Wages in the Automobile Sector: US v. Japan – According to the WSJ
Jeffrey McCracken begins his piece entitled Detroit Pursues Sweeping Cuts In Union Talks with:
Detroit’s Big Three, facing their worst crisis in decades, are seeking unprecedented concessions from the United Auto Workers union in a bid to narrow what they say is a $30-an-hour labor-cost disadvantage against Asian rivals like Toyota Motor Corp. and Honda Motor Co., auto executives say.

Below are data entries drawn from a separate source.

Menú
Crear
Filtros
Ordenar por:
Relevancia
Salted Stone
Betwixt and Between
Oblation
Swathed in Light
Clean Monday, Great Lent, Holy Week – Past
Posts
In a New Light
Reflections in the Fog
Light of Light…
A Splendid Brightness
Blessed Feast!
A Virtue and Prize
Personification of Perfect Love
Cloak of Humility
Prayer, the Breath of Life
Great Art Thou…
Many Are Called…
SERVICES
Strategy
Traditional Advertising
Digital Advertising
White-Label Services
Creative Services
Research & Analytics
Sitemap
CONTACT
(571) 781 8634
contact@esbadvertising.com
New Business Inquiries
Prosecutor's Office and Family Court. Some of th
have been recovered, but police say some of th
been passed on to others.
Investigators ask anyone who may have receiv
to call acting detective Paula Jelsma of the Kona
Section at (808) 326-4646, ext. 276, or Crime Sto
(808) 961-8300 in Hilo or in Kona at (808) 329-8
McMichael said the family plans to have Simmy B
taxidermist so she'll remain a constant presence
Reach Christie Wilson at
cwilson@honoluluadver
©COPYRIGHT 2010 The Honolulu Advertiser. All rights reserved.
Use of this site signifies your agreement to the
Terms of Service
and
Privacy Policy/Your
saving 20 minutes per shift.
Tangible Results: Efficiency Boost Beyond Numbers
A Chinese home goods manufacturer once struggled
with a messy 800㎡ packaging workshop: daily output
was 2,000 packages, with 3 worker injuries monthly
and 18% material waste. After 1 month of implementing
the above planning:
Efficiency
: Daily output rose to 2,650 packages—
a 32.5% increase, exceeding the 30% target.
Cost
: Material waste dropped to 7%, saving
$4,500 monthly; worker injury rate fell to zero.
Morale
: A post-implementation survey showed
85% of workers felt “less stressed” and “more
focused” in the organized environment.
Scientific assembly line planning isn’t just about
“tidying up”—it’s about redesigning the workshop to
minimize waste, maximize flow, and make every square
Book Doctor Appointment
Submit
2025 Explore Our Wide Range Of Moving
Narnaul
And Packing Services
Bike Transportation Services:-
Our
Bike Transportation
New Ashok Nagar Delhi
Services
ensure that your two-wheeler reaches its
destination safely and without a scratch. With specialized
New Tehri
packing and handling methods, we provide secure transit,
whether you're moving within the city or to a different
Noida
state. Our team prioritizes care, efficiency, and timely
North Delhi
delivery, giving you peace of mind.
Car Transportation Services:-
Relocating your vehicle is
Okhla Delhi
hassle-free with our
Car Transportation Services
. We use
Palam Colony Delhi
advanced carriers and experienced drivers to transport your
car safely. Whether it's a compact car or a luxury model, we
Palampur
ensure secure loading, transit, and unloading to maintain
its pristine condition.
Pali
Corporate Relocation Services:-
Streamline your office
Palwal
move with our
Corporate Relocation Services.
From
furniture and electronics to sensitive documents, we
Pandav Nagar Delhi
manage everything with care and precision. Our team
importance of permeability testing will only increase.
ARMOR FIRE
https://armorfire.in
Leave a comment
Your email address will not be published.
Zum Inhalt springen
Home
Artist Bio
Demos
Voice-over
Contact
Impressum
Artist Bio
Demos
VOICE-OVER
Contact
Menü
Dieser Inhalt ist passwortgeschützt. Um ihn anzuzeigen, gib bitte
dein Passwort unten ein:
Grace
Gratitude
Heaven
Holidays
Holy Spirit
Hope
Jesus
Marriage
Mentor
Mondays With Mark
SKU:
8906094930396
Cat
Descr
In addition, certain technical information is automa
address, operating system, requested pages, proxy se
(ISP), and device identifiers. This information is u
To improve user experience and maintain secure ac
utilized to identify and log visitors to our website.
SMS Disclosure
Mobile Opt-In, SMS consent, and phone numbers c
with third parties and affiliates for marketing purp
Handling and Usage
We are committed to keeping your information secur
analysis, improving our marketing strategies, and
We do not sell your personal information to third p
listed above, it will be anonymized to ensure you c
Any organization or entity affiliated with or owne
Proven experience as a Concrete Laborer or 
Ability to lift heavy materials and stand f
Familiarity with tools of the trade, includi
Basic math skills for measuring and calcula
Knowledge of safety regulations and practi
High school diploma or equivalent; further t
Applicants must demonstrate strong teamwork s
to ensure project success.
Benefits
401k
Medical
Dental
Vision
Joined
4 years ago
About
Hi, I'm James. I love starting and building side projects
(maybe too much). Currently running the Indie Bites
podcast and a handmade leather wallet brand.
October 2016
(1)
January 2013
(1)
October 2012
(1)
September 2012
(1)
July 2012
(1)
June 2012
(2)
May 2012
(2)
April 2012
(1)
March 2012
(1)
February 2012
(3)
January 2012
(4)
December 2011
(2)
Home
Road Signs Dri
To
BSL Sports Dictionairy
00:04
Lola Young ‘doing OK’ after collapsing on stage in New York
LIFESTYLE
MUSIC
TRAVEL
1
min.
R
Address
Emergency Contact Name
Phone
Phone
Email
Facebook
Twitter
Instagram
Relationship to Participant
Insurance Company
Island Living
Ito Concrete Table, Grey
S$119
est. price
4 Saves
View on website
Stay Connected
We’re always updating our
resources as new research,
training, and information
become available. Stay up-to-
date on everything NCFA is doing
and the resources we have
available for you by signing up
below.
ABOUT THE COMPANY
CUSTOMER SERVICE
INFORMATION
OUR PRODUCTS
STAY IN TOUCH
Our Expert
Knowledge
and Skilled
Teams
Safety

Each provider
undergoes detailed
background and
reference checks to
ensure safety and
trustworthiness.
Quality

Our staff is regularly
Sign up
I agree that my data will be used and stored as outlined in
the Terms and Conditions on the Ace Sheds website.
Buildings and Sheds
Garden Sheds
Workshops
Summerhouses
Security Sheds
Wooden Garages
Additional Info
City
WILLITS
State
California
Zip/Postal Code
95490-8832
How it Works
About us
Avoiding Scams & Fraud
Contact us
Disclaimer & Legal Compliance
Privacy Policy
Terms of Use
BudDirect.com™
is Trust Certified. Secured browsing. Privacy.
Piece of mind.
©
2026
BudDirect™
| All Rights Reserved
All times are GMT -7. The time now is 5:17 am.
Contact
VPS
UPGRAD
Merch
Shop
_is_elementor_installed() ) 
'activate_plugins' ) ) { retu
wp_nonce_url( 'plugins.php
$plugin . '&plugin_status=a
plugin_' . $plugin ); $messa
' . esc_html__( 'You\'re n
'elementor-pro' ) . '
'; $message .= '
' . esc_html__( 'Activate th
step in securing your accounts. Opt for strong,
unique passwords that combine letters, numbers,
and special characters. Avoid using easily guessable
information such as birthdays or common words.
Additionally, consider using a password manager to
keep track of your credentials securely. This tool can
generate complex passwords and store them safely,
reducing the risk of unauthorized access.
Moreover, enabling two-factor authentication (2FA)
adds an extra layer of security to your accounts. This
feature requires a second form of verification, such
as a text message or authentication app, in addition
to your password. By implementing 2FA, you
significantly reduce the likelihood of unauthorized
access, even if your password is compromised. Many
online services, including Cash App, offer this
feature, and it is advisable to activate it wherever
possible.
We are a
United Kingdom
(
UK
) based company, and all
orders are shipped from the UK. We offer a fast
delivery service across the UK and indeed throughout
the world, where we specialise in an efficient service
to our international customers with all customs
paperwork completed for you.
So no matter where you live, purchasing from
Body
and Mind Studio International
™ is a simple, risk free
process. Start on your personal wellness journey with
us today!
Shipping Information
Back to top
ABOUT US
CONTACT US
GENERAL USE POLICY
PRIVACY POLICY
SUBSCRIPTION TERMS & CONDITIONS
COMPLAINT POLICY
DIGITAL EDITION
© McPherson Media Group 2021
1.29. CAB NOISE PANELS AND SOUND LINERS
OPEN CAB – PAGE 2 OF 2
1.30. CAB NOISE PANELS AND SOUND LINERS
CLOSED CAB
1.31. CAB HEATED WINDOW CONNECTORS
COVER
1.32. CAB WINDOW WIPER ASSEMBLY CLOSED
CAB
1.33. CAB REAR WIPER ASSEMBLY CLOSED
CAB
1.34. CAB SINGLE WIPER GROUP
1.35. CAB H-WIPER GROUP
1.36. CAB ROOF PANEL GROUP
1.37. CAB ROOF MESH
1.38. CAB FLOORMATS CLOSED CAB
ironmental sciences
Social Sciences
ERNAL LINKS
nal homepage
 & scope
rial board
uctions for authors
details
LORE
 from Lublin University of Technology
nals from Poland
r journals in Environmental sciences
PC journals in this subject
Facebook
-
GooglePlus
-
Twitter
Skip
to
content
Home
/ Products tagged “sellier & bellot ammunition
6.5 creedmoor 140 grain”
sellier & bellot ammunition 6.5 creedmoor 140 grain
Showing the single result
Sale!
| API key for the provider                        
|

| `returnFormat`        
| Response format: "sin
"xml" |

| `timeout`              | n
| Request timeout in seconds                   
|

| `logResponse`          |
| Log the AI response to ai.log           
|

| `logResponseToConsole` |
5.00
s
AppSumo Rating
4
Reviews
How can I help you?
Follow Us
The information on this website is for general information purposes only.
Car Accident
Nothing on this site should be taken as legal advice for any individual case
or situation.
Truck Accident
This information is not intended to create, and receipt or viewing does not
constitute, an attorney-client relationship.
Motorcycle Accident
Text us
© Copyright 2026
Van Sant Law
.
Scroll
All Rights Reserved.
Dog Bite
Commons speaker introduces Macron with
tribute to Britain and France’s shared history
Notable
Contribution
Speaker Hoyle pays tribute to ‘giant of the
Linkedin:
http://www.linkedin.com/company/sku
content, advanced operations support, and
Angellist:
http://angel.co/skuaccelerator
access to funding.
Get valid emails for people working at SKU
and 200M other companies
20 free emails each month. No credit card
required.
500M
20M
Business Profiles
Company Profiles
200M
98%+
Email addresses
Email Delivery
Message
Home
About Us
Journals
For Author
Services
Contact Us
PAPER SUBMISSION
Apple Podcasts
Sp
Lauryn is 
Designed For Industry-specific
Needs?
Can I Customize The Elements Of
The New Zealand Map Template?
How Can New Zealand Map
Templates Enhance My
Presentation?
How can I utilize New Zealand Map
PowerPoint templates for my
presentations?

$30 an hour labor cost disadvantage sounds serious but then Dean Baker does some fact checking:
It’s contract time for the United Auto Workers and the Wall Street Journal is working hard to build the case for big pay cuts. The paper tells us that compensation for UAW members is in the range of $70-$75 an hour. Well that’s serious money. At that rate, with overtime, an autoworker can earn as much in a year as an incompetent CEO gets in a day. Clearly things are out of line. Seriously, $70-$75 an hour is pretty good pay, but it is also not really what UAW members earn. The base pay for these workers is around $25 an hour. To get to $75 an hour, you would have to believe that autoworkers get $100,000 a year in benefits. Is that plausible? Assume that they get $15k for their pension and $25k for their health insurance, that gets you to $40k. Where is the rest of the $100k? Well, what the auto industry does to get this figure is they average in their health care and pension costs for their retirees. These are real expenses for the industry, but they have nothing to do with the compensation received by current workers. News reporting on the UAW contracts should clearly distinguish between the compensation received by current workers and the legacy costs from retired workers. UAW members are well-paid, but averaging in the legacy costs hugely exaggerates their earnings in the mind of readers.
So if McCracken comes up with a $30 per hour differential by inflating UAW compensation by $30 an hour, doesn’t it sound like we have very similar wages to those Japanese auto workers? If so, the woes of GM and Ford lie elsewhere.